In the listing below, find every line with the string "Notification" and pull it out.
--- Records Enclosed Below ---
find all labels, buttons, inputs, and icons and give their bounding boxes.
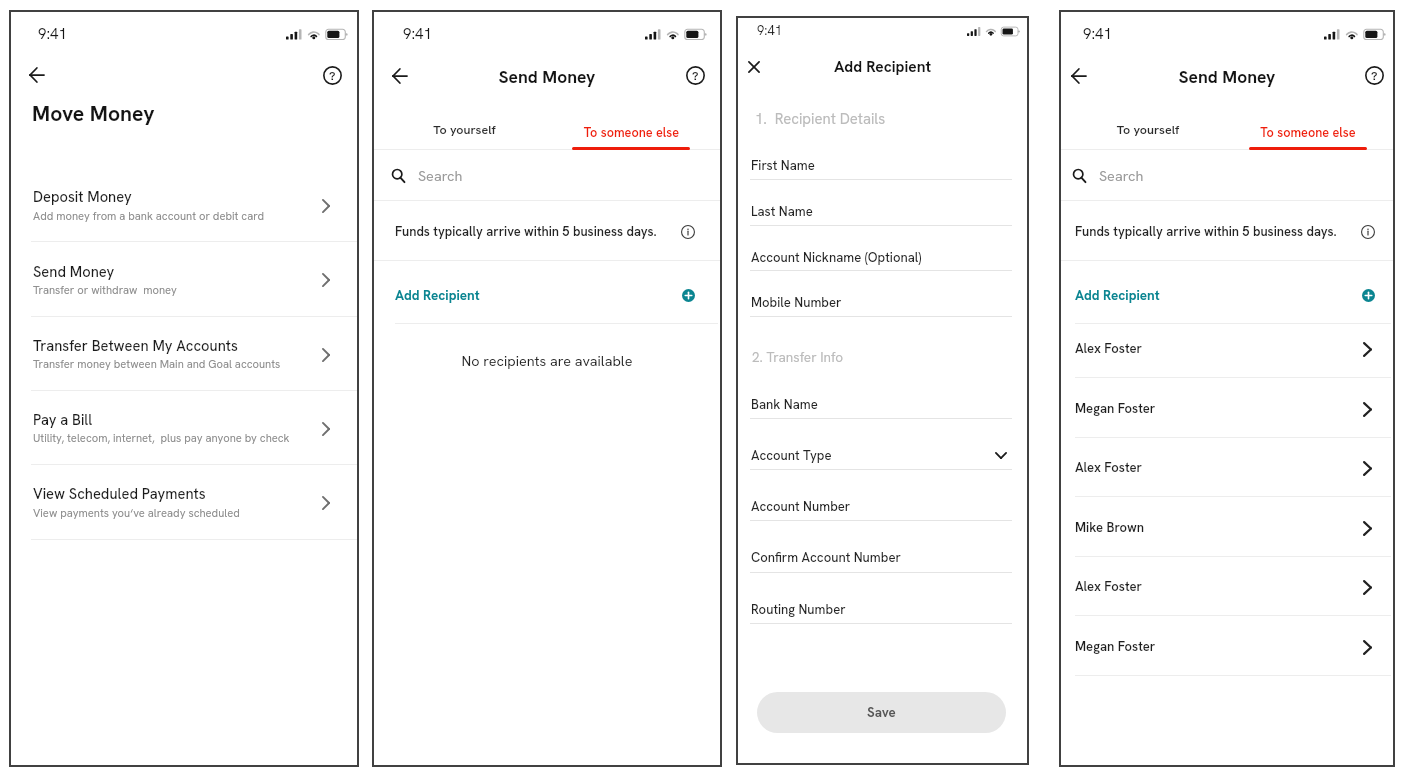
button[interactable] [9, 464, 359, 538]
button[interactable] [372, 110, 547, 148]
button[interactable] [9, 241, 359, 315]
staticText: To someone else [544, 124, 719, 141]
staticText: Mike Brown [1075, 519, 1145, 536]
staticText: Account Type [751, 447, 832, 464]
staticText: Utility, telecom, internet, plus pay any… [33, 431, 290, 446]
button[interactable]: Help [318, 61, 346, 89]
staticText: First Name [751, 157, 815, 174]
staticText: View Scheduled Payments [33, 484, 206, 503]
staticText: Pay a Bill [33, 410, 93, 429]
staticText: Mobile Number [751, 294, 842, 311]
staticText: Bank Name [751, 396, 818, 413]
staticText: Transfer Between My Accounts [33, 336, 238, 355]
staticText: Add Recipient [395, 286, 480, 304]
button[interactable] [372, 261, 722, 323]
staticText: 9:41 [38, 24, 67, 44]
staticText: ? [692, 67, 699, 83]
staticText: Search [418, 167, 463, 186]
staticText: Routing Number [751, 601, 846, 618]
staticText: 1. Recipient Details [755, 109, 886, 128]
button[interactable]: Close [740, 53, 768, 81]
button[interactable]: Information [1355, 219, 1381, 245]
button[interactable]: Help [1360, 61, 1388, 89]
staticText: 9:41 [1083, 24, 1112, 44]
staticText: Alex Foster [1075, 459, 1142, 476]
button[interactable] [547, 110, 722, 148]
button[interactable]: Save [757, 692, 1006, 733]
staticText: 9:41 [403, 24, 432, 44]
staticText: Account Nickname (Optional) [751, 249, 922, 266]
staticText: Transfer or withdraw money [33, 283, 177, 298]
staticText: Account Number [751, 498, 851, 515]
button[interactable] [1227, 110, 1395, 148]
button[interactable]: Back [383, 61, 416, 91]
staticText: To someone else [1224, 124, 1392, 141]
staticText: Alex Foster [1075, 578, 1142, 595]
staticText: Move Money [32, 100, 155, 128]
button[interactable]: Back [20, 60, 53, 90]
staticText: Transfer money between Main and Goal acc… [33, 357, 281, 372]
staticText: Search [1099, 167, 1144, 186]
button[interactable] [1059, 150, 1395, 200]
staticText: Send Money [372, 66, 722, 89]
button[interactable]: Back [1062, 61, 1095, 91]
button[interactable] [1059, 496, 1395, 556]
staticText: Send Money [1059, 66, 1395, 89]
button[interactable] [9, 316, 359, 390]
button[interactable] [1059, 437, 1395, 497]
staticText: Last Name [751, 203, 813, 220]
staticText: Megan Foster [1075, 638, 1156, 655]
staticText: Megan Foster [1075, 400, 1156, 417]
staticText: Send Money [33, 262, 115, 281]
staticText: 9:41 [757, 22, 782, 39]
staticText: 2. Transfer Info [752, 348, 843, 366]
staticText: Alex Foster [1075, 340, 1142, 357]
button[interactable]: Add recipient [675, 282, 701, 308]
staticText: Funds typically arrive within 5 business… [1075, 223, 1337, 240]
staticText: To yourself [1064, 121, 1232, 137]
button[interactable] [1059, 110, 1227, 148]
staticText: Funds typically arrive within 5 business… [395, 223, 657, 240]
button[interactable] [1059, 318, 1395, 378]
staticText: View payments you‘ve already scheduled [33, 506, 240, 521]
button[interactable] [1059, 556, 1395, 616]
button[interactable] [9, 390, 359, 464]
staticText: Save [867, 704, 896, 721]
button[interactable] [9, 167, 359, 241]
staticText: To yourself [377, 121, 552, 137]
staticText: Add Recipient [736, 56, 1029, 76]
button[interactable]: Help [681, 61, 709, 89]
button[interactable] [1059, 261, 1395, 323]
staticText: ? [1371, 67, 1378, 83]
button[interactable] [1059, 615, 1395, 675]
staticText: Add money from a bank account or debit c… [33, 209, 264, 224]
button[interactable] [1059, 377, 1395, 437]
staticText: Add Recipient [1075, 286, 1160, 304]
staticText: ? [329, 67, 336, 83]
staticText: No recipients are available [372, 352, 722, 371]
button[interactable]: Information [675, 219, 701, 245]
button[interactable]: Add recipient [1355, 282, 1381, 308]
staticText: Deposit Money [33, 187, 132, 206]
staticText: Confirm Account Number [751, 549, 901, 566]
button[interactable] [372, 150, 722, 200]
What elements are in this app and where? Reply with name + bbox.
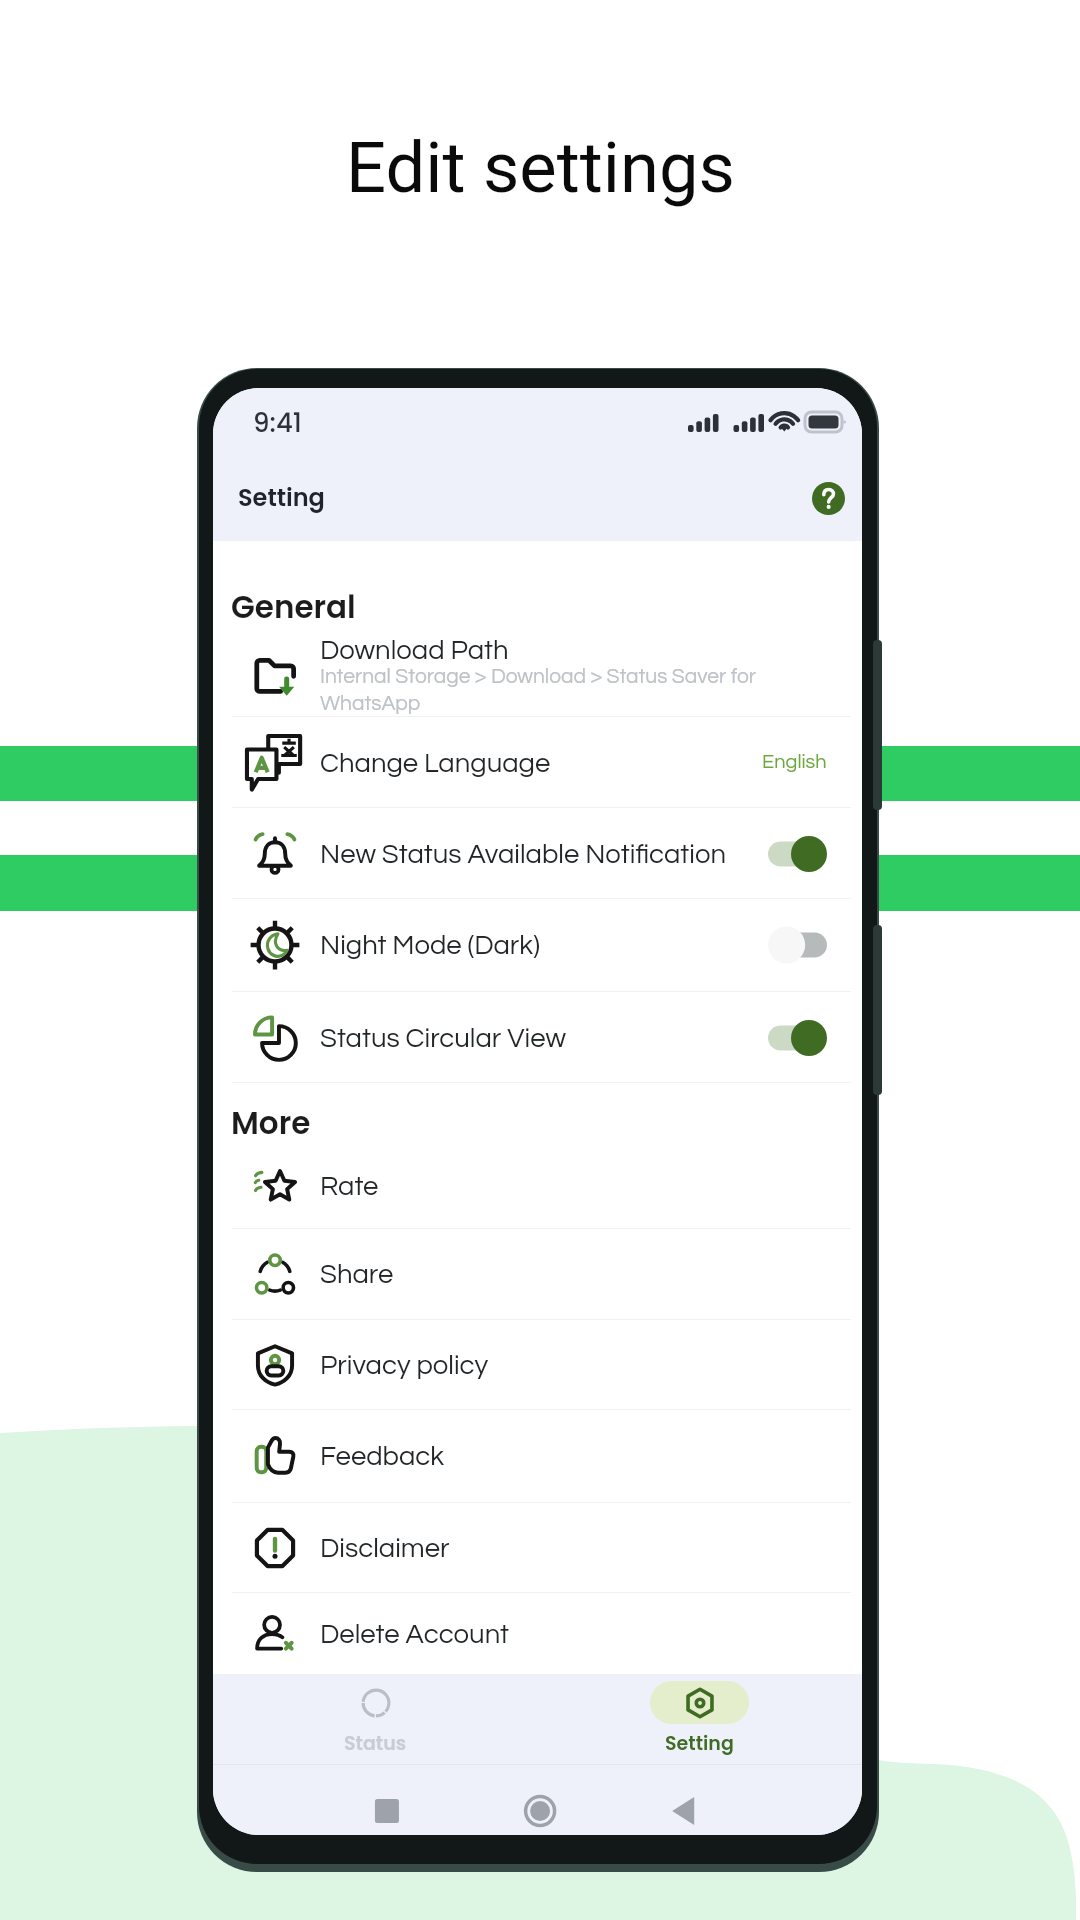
button[interactable]: Status [213, 1674, 537, 1764]
staticText: English [762, 752, 827, 773]
staticText: Edit settings [346, 127, 735, 210]
staticText: Feedback [320, 1442, 445, 1470]
staticText: Download Path [320, 636, 509, 664]
staticText: Change Language [320, 749, 551, 777]
button[interactable]: New Status Available Notification [213, 808, 862, 899]
staticText: Share [320, 1260, 394, 1288]
staticText: Status Circular View [320, 1024, 566, 1052]
staticText: Setting [665, 1730, 734, 1757]
staticText: Disclaimer [320, 1534, 450, 1562]
staticText: More [231, 1101, 311, 1144]
button[interactable]: Rate [213, 1143, 862, 1228]
button[interactable]: Night Mode (Dark) [213, 899, 862, 991]
button[interactable]: Download Path [213, 634, 862, 716]
button[interactable]: Help [812, 482, 845, 515]
button[interactable]: Privacy policy [213, 1320, 862, 1410]
button[interactable]: Disclaimer [213, 1503, 862, 1592]
staticText: Internal Storage > Download > Status Sav… [320, 666, 780, 715]
button[interactable]: Change Language [213, 717, 862, 808]
staticText: Night Mode (Dark) [320, 931, 540, 959]
button[interactable]: Delete Account [213, 1593, 862, 1674]
staticText: Setting [238, 481, 325, 515]
staticText: Rate [320, 1172, 379, 1200]
staticText: New Status Available Notification [320, 840, 727, 868]
button[interactable]: Status Circular View [213, 992, 862, 1083]
button[interactable]: Feedback [213, 1410, 862, 1502]
staticText: General [231, 585, 356, 628]
button[interactable]: Share [213, 1229, 862, 1319]
staticText: Privacy policy [320, 1351, 489, 1379]
staticText: 9:41 [253, 405, 302, 435]
staticText: Status [344, 1730, 407, 1757]
staticText: Delete Account [320, 1620, 509, 1648]
button[interactable]: Setting [537, 1674, 862, 1764]
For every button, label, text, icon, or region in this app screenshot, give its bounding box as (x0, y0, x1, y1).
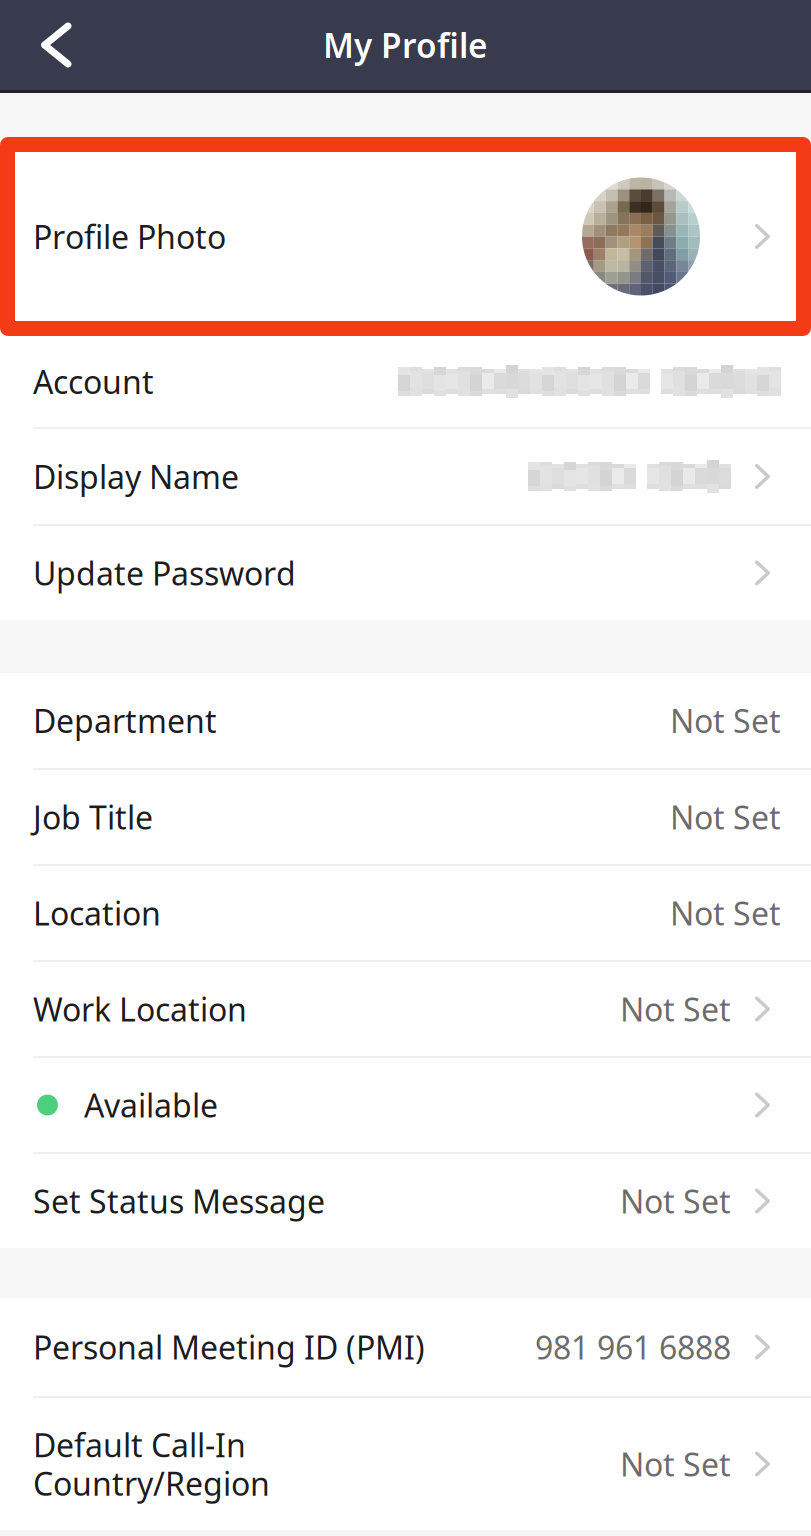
staticText: Not Set (620, 1443, 731, 1485)
staticText: Default Call-In (33, 1424, 246, 1466)
staticText: Location (33, 892, 161, 934)
button[interactable]: Available (0, 1058, 811, 1152)
staticText: Job Title (33, 796, 153, 838)
staticText: Not Set (620, 1180, 731, 1222)
staticText: My Profile (323, 23, 488, 67)
button[interactable]: Set Status Message (0, 1154, 811, 1248)
button[interactable]: Work Location (0, 962, 811, 1056)
staticText: Available (84, 1084, 218, 1126)
button[interactable]: Personal Meeting ID (PMI) (0, 1298, 811, 1396)
staticText: Account (33, 360, 154, 403)
staticText: Not Set (670, 796, 781, 838)
button[interactable]: Update Password (0, 526, 811, 620)
staticText: Not Set (670, 892, 781, 934)
staticText: Work Location (33, 988, 247, 1030)
button[interactable]: Location (0, 866, 811, 960)
staticText: Not Set (670, 699, 781, 742)
button[interactable]: Default Call-In (0, 1398, 811, 1530)
staticText: 981 961 6888 (535, 1326, 731, 1368)
button[interactable]: Back (0, 0, 95, 92)
staticText: Update Password (33, 552, 296, 594)
button[interactable]: Display Name (0, 429, 811, 524)
staticText: Department (33, 699, 217, 742)
button[interactable]: Department (0, 673, 811, 768)
staticText: Country/Region (33, 1462, 270, 1504)
button[interactable]: Account (0, 336, 811, 427)
button[interactable]: Profile Photo (0, 137, 811, 336)
staticText: Display Name (33, 455, 239, 498)
button[interactable]: Job Title (0, 770, 811, 864)
staticText: Not Set (620, 988, 731, 1030)
staticText: Profile Photo (33, 215, 226, 258)
staticText: Personal Meeting ID (PMI) (33, 1326, 425, 1368)
staticText: Set Status Message (33, 1180, 325, 1222)
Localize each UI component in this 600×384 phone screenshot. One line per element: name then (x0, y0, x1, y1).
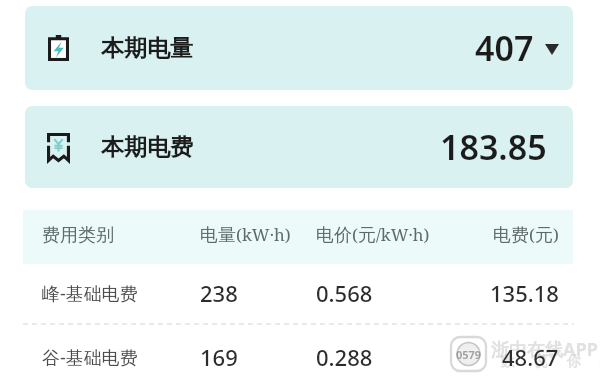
staticText: 238 (200, 278, 238, 308)
staticText: 48.67 (502, 342, 559, 372)
staticText: 169 (200, 342, 238, 372)
button[interactable]: 峰-基础电费 (23, 267, 573, 319)
staticText: 0.288 (316, 342, 373, 372)
staticText: 数说你身边 (491, 353, 600, 371)
button[interactable]: 展开本期电量明细 (545, 43, 559, 54)
staticText: 407 (475, 25, 534, 71)
staticText: 本期电量 (101, 34, 193, 63)
staticText: 0.568 (316, 278, 373, 308)
staticText: 费用类别 (42, 224, 114, 247)
staticText: 电价(元/kW·h) (316, 223, 430, 247)
button[interactable]: 本期电量 (25, 6, 573, 90)
staticText: 本期电费 (101, 133, 193, 162)
staticText: 0579 (453, 347, 484, 362)
button[interactable]: 谷-基础电费 (23, 331, 573, 383)
staticText: 电量(kW·h) (200, 223, 291, 247)
staticText: 电费(元) (493, 223, 559, 247)
staticText: 峰-基础电费 (42, 281, 138, 306)
staticText: 谷-基础电费 (42, 345, 138, 370)
staticText: 135.18 (490, 278, 559, 308)
staticText: 183.85 (440, 124, 547, 170)
staticText: 浙中在线APP (491, 337, 598, 362)
button[interactable]: 本期电费 (25, 106, 573, 188)
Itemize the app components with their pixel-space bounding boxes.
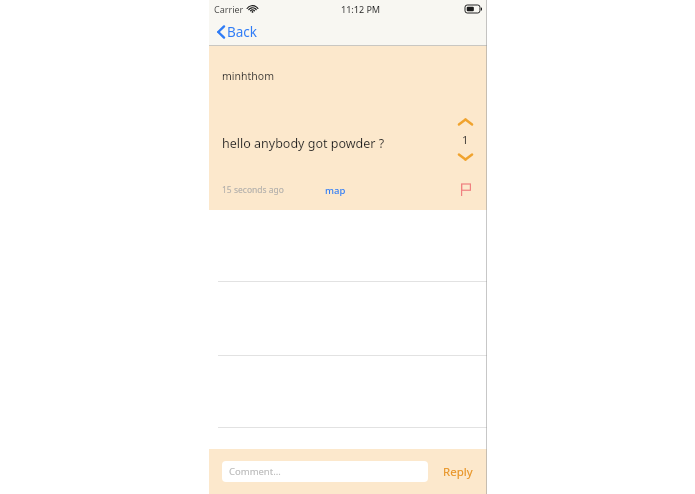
button[interactable]: Report [458, 181, 474, 199]
staticText: Back [227, 23, 258, 41]
button[interactable] [209, 356, 487, 428]
staticText: map [325, 184, 346, 197]
staticText: hello anybody got powder ? [222, 135, 385, 152]
button[interactable]: Reply [439, 460, 477, 484]
staticText: Reply [443, 464, 473, 480]
button[interactable]: Upvote [455, 115, 476, 129]
staticText: 11:12 PM [341, 3, 381, 15]
staticText: 1 [462, 132, 469, 147]
button[interactable]: map [322, 182, 349, 199]
staticText: Comment... [229, 465, 281, 478]
button[interactable] [209, 282, 487, 356]
button[interactable]: Comment... [222, 461, 428, 482]
button[interactable] [209, 210, 487, 282]
button[interactable]: Back [213, 19, 262, 45]
staticText: 15 seconds ago [222, 184, 284, 196]
staticText: minhthom [222, 69, 274, 83]
button[interactable]: Downvote [455, 150, 476, 164]
staticText: Carrier [214, 3, 244, 15]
--- End of Enclosed Records ---
[Answer to this problem]:
button[interactable]: New Status Available Notification [213, 808, 862, 899]
staticText: New Status Available Notification [320, 840, 727, 868]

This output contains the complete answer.